Article by Linford Moloadi
Pictures by Phumelele
This an expression of Phumelele Mkhize, a 28 year old township-nurtured educator who has just received her Master’s degree (M.Ed) qualification in Educational Psychology at the University of Johannesburg’s Auckland Park Campus.
Fostered at early childhood by single mother, Phumelele never permitted life hurdles deter her from realizing her dreams.
As an average student who massively struggled in Mathematics and Science subject she had never received any certificate in high school.

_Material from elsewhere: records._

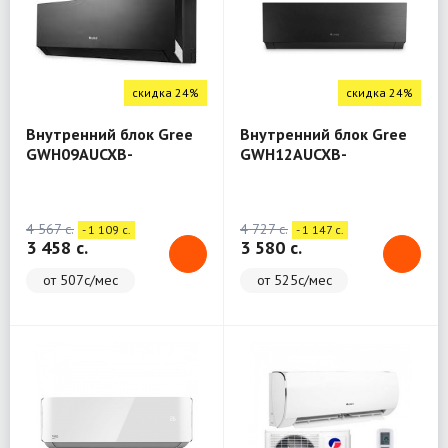
скидка 24%
скидка 24%
Внутренний блок Gree
Внутренний блок Gree
GWH09AUCXB-
GWH12AUCXB-
K6DNA1A/I (CLIVIA)
K6DNA1A/I (CLIVIA)
4 567 c.
4 727 c.
- 1 109 c.
- 1 147 c.
3 458 c.
3 580 c.
от 507с/мес
от 525с/мес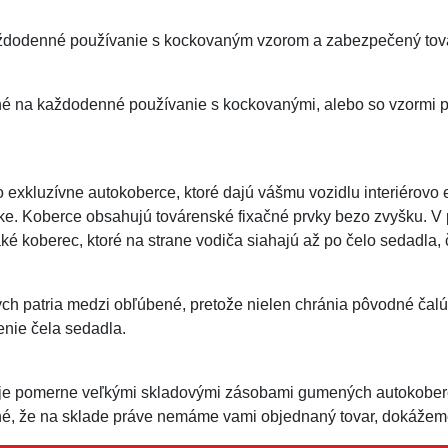
dodenné používanie s kockovaným vzorom a zabezpečený továr
né na každodenné používanie s kockovanými, alebo so vzormi 
exkluzívne autokoberce, ktoré dajú vášmu vozidlu interiérovo
ke. Koberce obsahujú továrenské fixačné prvky bezo zvyšku. V
ké koberec, ktoré na strane vodiča siahajú až po čelo sedadla,
h patria medzi obľúbené, pretože nielen chránia pôvodné čalú
enie čela sedadla.
je pomerne veľkými skladovými zásobami gumených autokoberc
é, že na sklade práve nemáme vami objednaný tovar, dokážeme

Not good enough, no problem
Her marks disadvantaged her acceptance at the University after she had completed matric at Waverly Girls High School. She then had to be enrolled in BA Humanities extended program at UJ which she completed in 2012. In 2013 she studied Post-Graduate Certificate in Education, and continued with B.Ed Honours in Educational Psychology as a fulltime student in 2014. Phumelele subsequently she practiced as a temporary English and Life Skills teacher in 2015 in two private schools, where she had encountered workplace reality. “The kids were amazing but parents a nightmare. It was internalized racism and constantly having to back up your work or prove your worth.
I won the kids’ hearts and through that finally won the parents. It was a bitter sweet moment to leave and the school was in tears upon my departure,” she asserted.
Same year 2015 she enrolled in Masters’ degree. In 2017 she did her internship as a psychologist as part of her degree requirements at Ububele, an NGO in Kew. Currently, she works as a learner support educator.
She is committed to enhancing her skills in training, administering therapy and psycho-educational assessments. In pursuit of such opportunities, she wishes to be afforded opportunities to work with multiple organisations and institutions that provides psychological services. These shall serve as great milestone and fundamental foundation for her long term dream to open education-enhanced crèche which would also serve in provision of psychological assistance to communities.
Some of Phumelele’s drags include observing her mother having to work abnormally overtime to ensure, she (Phumelele) and younger brother received best education.
Just like many of youth in South Africa, Phumulele also saw her father 10 years after parents separated. She describes the process of father-daughter bond as one of the greatest challenges but doable, in time.
The passionate registered educational psychologist with excessive interest in motivational speaking and empowerment encourages South African youth, especially females never be deterred by stumbling blocks of life. They should “never give up and continuously” believe in themselves. She also had some heartfelt expression,
She attributes her success to self-esteem and perseverance. Phumulele Mkhize, is looking forward to finding employment as an educational psychologist in order to make more impact in South African schools, especially those based in disadvantaged areas of the country.